Der Richter, der das Urteil alleine fällte, begründet seine Entscheidung mit den „historischen Wanderungsbewegungen“, für die er Beispiele aus der Zeit von 3.000 vor Christus bis in die Gegenwart findet: Von der „Entstehung der Sahara“, die eine Wanderungsbewegung auslöste, über den Auszug der Israeliten aus Ägpyten bis zur europäische Besiedelung Amerikas spannt er einen weiten Bogen. „Aus den zitierten beispielhaften historischen Wanderungsbewegungen wird deutlich, dass Migration tatsächlich in der Lage ist, Tod und Verderben mit sich zu bringen“, so der Richter.

(...)

„In der Tat hat die Zuwanderungsbewegung nach Deutschland ab dem Jahr 2014/2015 zu einer Veränderung innerhalb der Gesellschaft geführt, die sowohl zum Tode von Menschen geführt hat als auch geeignet ist, auf lange Sicht zum Tod der freiheitlichen demokratischen Grundordnung zu führen.

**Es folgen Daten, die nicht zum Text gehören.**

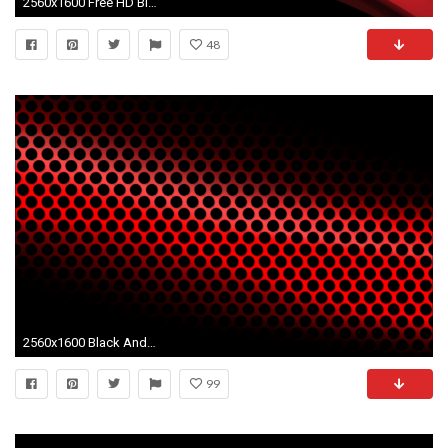
2560x1600 Free HD Black And Red Wallpapers For Desktop.
48
2560x1600 Black And Red Wallpapers HD | HD Wallpapers, Backgrounds, Images .
99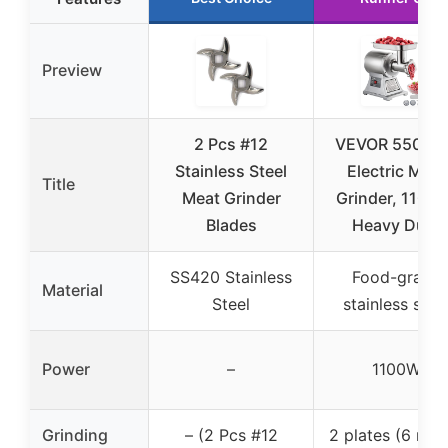
Preview
2 Pcs #12
VEVOR 550LB/
Stainless Steel
Electric Meat
Title
Meat Grinder
Grinder, 1100W
Blades
Heavy Duty
SS420 Stainless
Food-grade
Material
Steel
stainless stee
Power
–
1100W
Grinding
– (2 Pcs #12
2 plates (6 mm,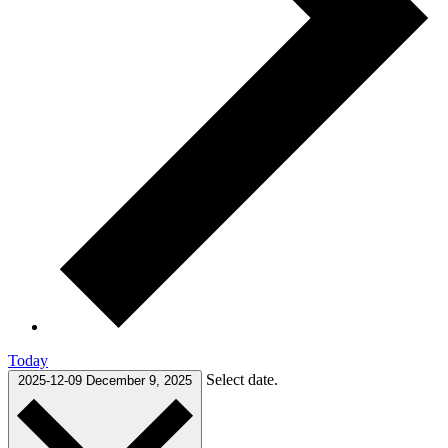
Today
Select date.
2025-12-09
December 9, 2025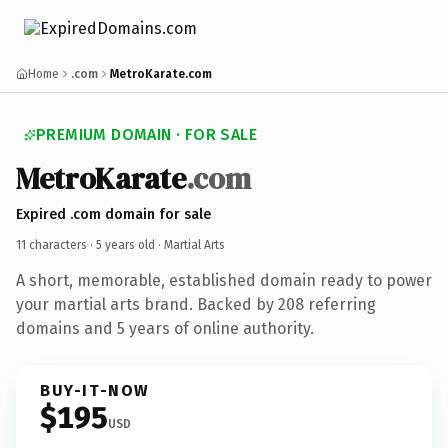
Home
.com
MetroKarate.com
PREMIUM DOMAIN · FOR SALE
MetroKarate
.com
Expired .com domain for sale
11 characters ·
5 years old
· Martial Arts
A short, memorable, established domain ready to power
your martial arts brand. Backed by 208 referring
domains and 5 years of online authority.
BUY-IT-NOW
$195
USD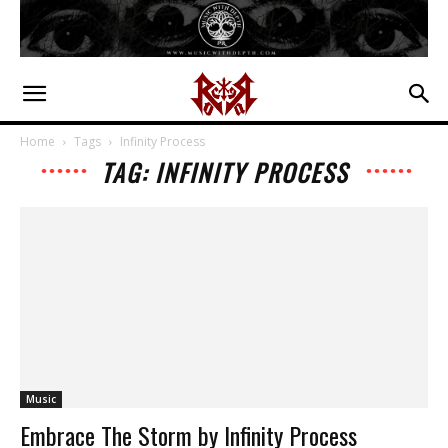
Home
Tags
Infinity Process
TAG: INFINITY PROCESS
Music
Embrace The Storm by Infinity Process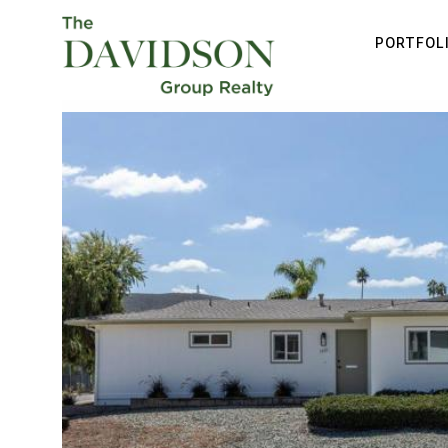
PORTFOL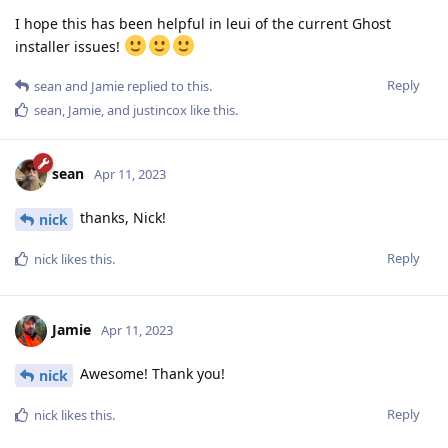
I hope this has been helpful in leui of the current Ghost
installer issues!
Reply
sean
and
Jamie
replied to this.
sean
,
Jamie
, and
justincox
like this
.
sean
Apr 11, 2023
thanks, Nick!
nick
Reply
nick
likes this
.
Jamie
Apr 11, 2023
Awesome! Thank you!
nick
Reply
nick
likes this
.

Sollte die Bundesrepublik Deutschland nicht mehr in der Lage sein, das Gewaltmonopol innerhalb ihrer Grenzen effektiv und wirksam auszuüben, ist hiermit ein schleichender Untergang verbunden, wie es einst im römischen Weltreich auch der Fall war.

(...)


https://www.deutschlandfunk.de/verwaltu ... 39.de.html

Übrigens hat derselbe Richter in der Vergangenheit das Bundesverfassungsgericht scharf kritisiert:

Quote:
Schelte vom Asylrichter

"Das BVerfG ver­kennt..."

(...)

"Der Begründung des BVerfG scheint im Ergebnis die vom erkennenden Gericht nicht geteilte und auch in anderen Zusammenhängen nicht gebilligte Phrase 'am deutschen Wesen soll die Welt genesen' zugrunde zu liegen, was aber bei aktiven terroristischen Verhaltensweisen verfehlt ist", führt der Richter am VG Gießen aus. Denn das würde bedeuten, Terroristen weltweit in Deutschland oder der EU zu sammeln mit Folgen, die auf der Hand lägen. Das "Kampfpotential gegen die freiheitlich demokratische Grundordnung und andere europäische Wertvorstellungen" wäre dann in dem Gebiet geballt, in der die zu bekämpfende Werteordnung Geltung beansprucht. Das sei ja "eine 'schöne' Zukunftsperspektive gedeihlichen Zusammenlebens."